→ **What to work on**
Retype the line with "Links Importanti" exactly. Then retype every line after it through the end of the entries below, and nothing more, leaving out pictures.

· · · · · · ·

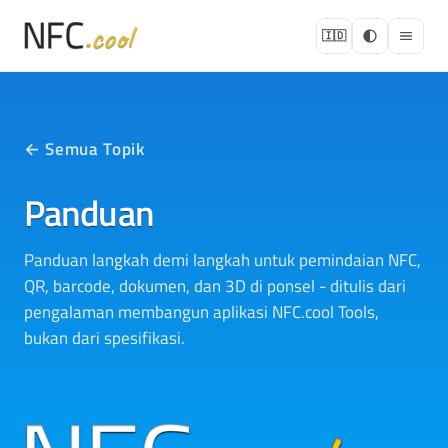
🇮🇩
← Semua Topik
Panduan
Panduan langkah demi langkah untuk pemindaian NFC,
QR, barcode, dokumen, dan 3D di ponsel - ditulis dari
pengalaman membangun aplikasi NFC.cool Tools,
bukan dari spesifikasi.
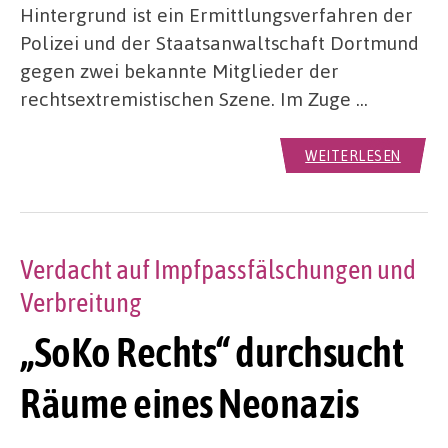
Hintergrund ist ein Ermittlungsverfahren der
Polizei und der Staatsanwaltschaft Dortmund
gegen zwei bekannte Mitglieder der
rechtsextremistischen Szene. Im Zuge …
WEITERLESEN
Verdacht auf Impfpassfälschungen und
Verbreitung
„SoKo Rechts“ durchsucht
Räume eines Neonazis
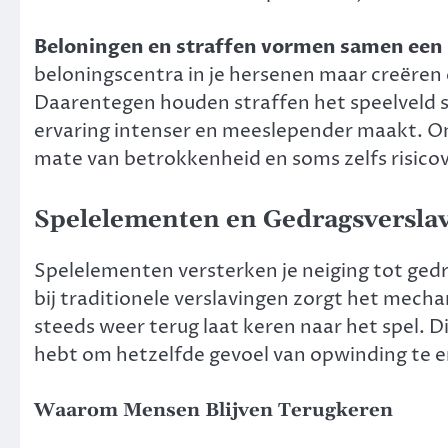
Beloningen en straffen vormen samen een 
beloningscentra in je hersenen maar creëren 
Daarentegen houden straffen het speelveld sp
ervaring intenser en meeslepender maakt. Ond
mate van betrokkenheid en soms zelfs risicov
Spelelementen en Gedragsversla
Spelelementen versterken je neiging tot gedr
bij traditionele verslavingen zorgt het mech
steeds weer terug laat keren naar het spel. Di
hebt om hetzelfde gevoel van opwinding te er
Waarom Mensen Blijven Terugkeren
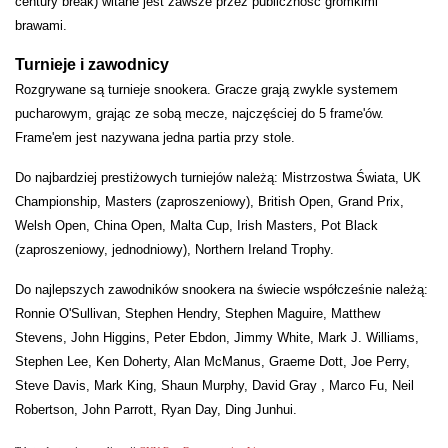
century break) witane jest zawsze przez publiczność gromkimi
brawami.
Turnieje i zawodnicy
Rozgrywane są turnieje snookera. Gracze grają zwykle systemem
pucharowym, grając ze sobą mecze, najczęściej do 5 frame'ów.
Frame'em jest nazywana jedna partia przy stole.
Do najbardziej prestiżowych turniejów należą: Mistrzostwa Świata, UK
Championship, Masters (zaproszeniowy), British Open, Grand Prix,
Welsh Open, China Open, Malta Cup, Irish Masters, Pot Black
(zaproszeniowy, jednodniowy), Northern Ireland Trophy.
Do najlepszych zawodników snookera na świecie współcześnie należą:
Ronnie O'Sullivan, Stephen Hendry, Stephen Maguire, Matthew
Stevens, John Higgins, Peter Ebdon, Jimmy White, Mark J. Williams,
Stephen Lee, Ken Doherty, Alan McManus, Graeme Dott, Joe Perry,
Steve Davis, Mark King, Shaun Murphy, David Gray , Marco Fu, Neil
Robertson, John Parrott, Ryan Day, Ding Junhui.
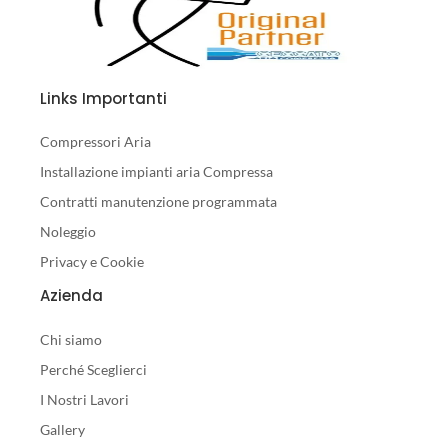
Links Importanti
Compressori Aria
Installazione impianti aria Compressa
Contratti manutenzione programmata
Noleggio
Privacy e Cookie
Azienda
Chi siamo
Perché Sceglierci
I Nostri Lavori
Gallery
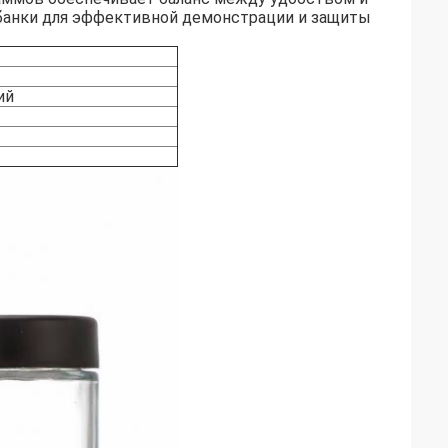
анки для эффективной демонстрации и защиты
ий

· · · · · · ·

→ **Finished task**
Links Importanti
Compressori Aria
Installazione impianti aria Compressa
Contratti manutenzione programmata
Noleggio
Privacy e Cookie
Azienda
Chi siamo
Perché Sceglierci
I Nostri Lavori
Gallery
анки для эффективной демонстрации и защиты
ий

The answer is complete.